## Exercise objective
Copy every line of the data exactly, keeping out any picture.

## Material for this task
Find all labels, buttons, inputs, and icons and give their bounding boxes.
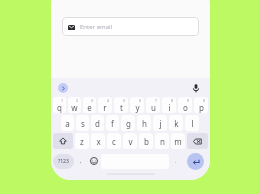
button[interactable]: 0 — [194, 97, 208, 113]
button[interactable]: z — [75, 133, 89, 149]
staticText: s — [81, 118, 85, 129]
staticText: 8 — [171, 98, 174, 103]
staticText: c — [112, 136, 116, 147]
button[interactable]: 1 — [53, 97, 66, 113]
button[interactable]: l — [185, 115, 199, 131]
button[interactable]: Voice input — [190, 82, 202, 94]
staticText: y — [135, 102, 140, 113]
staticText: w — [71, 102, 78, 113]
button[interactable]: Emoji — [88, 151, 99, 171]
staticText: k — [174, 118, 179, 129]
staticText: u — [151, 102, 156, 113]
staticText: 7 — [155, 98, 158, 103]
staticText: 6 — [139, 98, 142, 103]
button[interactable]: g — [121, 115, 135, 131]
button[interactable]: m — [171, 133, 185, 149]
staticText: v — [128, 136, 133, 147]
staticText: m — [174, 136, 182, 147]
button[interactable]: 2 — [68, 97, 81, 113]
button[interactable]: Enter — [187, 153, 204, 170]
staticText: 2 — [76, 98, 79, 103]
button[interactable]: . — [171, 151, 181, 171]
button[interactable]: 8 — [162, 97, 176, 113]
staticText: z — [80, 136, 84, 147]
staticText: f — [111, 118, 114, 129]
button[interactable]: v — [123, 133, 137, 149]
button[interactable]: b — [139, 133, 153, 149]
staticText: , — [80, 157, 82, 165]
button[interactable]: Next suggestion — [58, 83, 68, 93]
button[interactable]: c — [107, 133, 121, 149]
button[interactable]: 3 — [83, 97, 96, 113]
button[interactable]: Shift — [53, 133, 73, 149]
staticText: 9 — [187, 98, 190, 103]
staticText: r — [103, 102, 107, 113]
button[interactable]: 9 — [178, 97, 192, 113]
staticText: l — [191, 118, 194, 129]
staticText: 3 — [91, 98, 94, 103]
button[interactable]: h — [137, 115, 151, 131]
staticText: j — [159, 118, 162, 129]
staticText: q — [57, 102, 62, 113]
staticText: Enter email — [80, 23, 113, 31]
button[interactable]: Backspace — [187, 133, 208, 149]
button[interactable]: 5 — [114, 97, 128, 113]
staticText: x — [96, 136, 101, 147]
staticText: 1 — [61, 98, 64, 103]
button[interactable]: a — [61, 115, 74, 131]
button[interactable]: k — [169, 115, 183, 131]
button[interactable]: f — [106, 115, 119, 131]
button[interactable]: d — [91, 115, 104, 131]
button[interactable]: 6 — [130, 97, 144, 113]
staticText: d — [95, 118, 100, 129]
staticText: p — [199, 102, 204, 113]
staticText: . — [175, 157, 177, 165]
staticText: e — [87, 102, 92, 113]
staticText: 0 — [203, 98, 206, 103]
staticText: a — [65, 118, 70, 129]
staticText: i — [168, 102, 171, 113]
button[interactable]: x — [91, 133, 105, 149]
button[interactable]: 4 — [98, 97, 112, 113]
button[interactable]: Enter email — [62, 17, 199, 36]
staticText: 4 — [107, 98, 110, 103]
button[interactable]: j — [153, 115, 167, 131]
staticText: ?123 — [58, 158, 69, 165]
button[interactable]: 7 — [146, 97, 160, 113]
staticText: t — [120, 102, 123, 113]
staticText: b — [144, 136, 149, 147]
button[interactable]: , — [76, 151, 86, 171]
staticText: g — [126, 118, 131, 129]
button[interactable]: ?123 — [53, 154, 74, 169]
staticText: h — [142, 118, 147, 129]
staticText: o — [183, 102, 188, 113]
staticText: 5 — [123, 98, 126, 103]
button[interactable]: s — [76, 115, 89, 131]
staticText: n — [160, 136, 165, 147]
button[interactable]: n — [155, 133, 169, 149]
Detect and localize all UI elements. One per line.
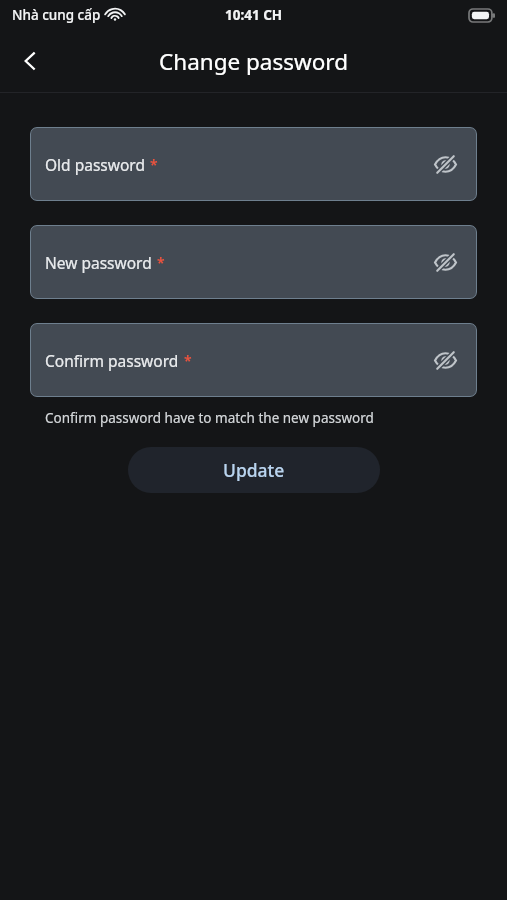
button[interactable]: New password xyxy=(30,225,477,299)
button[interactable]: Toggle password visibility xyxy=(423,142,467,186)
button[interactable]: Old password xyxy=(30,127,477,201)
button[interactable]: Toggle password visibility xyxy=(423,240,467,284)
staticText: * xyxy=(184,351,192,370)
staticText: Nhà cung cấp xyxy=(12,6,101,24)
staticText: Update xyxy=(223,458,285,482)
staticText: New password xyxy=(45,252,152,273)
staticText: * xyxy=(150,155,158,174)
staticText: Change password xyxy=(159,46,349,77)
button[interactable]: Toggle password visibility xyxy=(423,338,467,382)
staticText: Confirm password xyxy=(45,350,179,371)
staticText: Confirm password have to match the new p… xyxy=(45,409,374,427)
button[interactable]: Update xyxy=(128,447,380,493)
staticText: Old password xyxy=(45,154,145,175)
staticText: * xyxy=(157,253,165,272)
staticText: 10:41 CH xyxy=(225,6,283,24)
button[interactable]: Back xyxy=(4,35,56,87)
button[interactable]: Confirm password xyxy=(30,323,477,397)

## The answer
Find all labels, buttons, inputs, and icons and give their bounding boxes.
button[interactable]: 0 — [194, 97, 208, 113]
button[interactable]: z — [75, 133, 89, 149]
staticText: s — [81, 118, 85, 129]
staticText: 8 — [171, 98, 174, 103]
staticText: c — [112, 136, 116, 147]
button[interactable]: 1 — [53, 97, 66, 113]
button[interactable]: l — [185, 115, 199, 131]
button[interactable]: Voice input — [190, 82, 202, 94]
staticText: y — [135, 102, 140, 113]
staticText: w — [71, 102, 78, 113]
button[interactable]: Emoji — [88, 151, 99, 171]
staticText: k — [174, 118, 179, 129]
staticText: u — [151, 102, 156, 113]
staticText: 7 — [155, 98, 158, 103]
staticText: 6 — [139, 98, 142, 103]
button[interactable]: g — [121, 115, 135, 131]
button[interactable]: m — [171, 133, 185, 149]
staticText: v — [128, 136, 133, 147]
staticText: m — [174, 136, 182, 147]
button[interactable]: 2 — [68, 97, 81, 113]
button[interactable]: Enter — [187, 153, 204, 170]
staticText: 2 — [76, 98, 79, 103]
button[interactable]: . — [171, 151, 181, 171]
button[interactable]: 8 — [162, 97, 176, 113]
staticText: z — [80, 136, 84, 147]
staticText: f — [111, 118, 114, 129]
button[interactable]: v — [123, 133, 137, 149]
button[interactable]: b — [139, 133, 153, 149]
staticText: , — [80, 157, 82, 165]
button[interactable]: Next suggestion — [58, 83, 68, 93]
button[interactable]: c — [107, 133, 121, 149]
button[interactable]: 3 — [83, 97, 96, 113]
button[interactable]: Shift — [53, 133, 73, 149]
staticText: 9 — [187, 98, 190, 103]
staticText: r — [103, 102, 107, 113]
button[interactable]: 9 — [178, 97, 192, 113]
staticText: l — [191, 118, 194, 129]
staticText: 3 — [91, 98, 94, 103]
button[interactable]: h — [137, 115, 151, 131]
staticText: j — [159, 118, 162, 129]
staticText: q — [57, 102, 62, 113]
staticText: Enter email — [80, 23, 113, 31]
button[interactable]: Backspace — [187, 133, 208, 149]
button[interactable]: 5 — [114, 97, 128, 113]
staticText: x — [96, 136, 101, 147]
staticText: 1 — [61, 98, 64, 103]
button[interactable]: a — [61, 115, 74, 131]
button[interactable]: k — [169, 115, 183, 131]
button[interactable]: f — [106, 115, 119, 131]
button[interactable]: d — [91, 115, 104, 131]
button[interactable]: 6 — [130, 97, 144, 113]
staticText: d — [95, 118, 100, 129]
staticText: p — [199, 102, 204, 113]
staticText: . — [175, 157, 177, 165]
staticText: e — [87, 102, 92, 113]
staticText: 0 — [203, 98, 206, 103]
staticText: a — [65, 118, 70, 129]
staticText: i — [168, 102, 171, 113]
button[interactable]: x — [91, 133, 105, 149]
button[interactable]: 4 — [98, 97, 112, 113]
button[interactable]: Enter email — [62, 17, 199, 36]
staticText: 4 — [107, 98, 110, 103]
button[interactable]: j — [153, 115, 167, 131]
staticText: ?123 — [58, 158, 69, 165]
button[interactable]: 7 — [146, 97, 160, 113]
staticText: t — [120, 102, 123, 113]
staticText: b — [144, 136, 149, 147]
button[interactable]: , — [76, 151, 86, 171]
staticText: g — [126, 118, 131, 129]
button[interactable]: ?123 — [53, 154, 74, 169]
staticText: h — [142, 118, 147, 129]
staticText: o — [183, 102, 188, 113]
staticText: 5 — [123, 98, 126, 103]
button[interactable]: s — [76, 115, 89, 131]
staticText: n — [160, 136, 165, 147]
button[interactable]: n — [155, 133, 169, 149]
Detect and localize all UI elements. One per line.
button[interactable]: New password xyxy=(30,225,477,299)
button[interactable]: Toggle password visibility xyxy=(423,142,467,186)
button[interactable]: Old password xyxy=(30,127,477,201)
button[interactable]: Toggle password visibility xyxy=(423,240,467,284)
staticText: * xyxy=(184,351,192,370)
staticText: Nhà cung cấp xyxy=(12,6,101,24)
staticText: Update xyxy=(223,458,285,482)
staticText: New password xyxy=(45,252,152,273)
staticText: * xyxy=(150,155,158,174)
staticText: Change password xyxy=(159,46,349,77)
button[interactable]: Toggle password visibility xyxy=(423,338,467,382)
staticText: Confirm password xyxy=(45,350,179,371)
staticText: Confirm password have to match the new p… xyxy=(45,409,374,427)
button[interactable]: Update xyxy=(128,447,380,493)
staticText: Old password xyxy=(45,154,145,175)
staticText: * xyxy=(157,253,165,272)
staticText: 10:41 CH xyxy=(225,6,283,24)
button[interactable]: Back xyxy=(4,35,56,87)
button[interactable]: Confirm password xyxy=(30,323,477,397)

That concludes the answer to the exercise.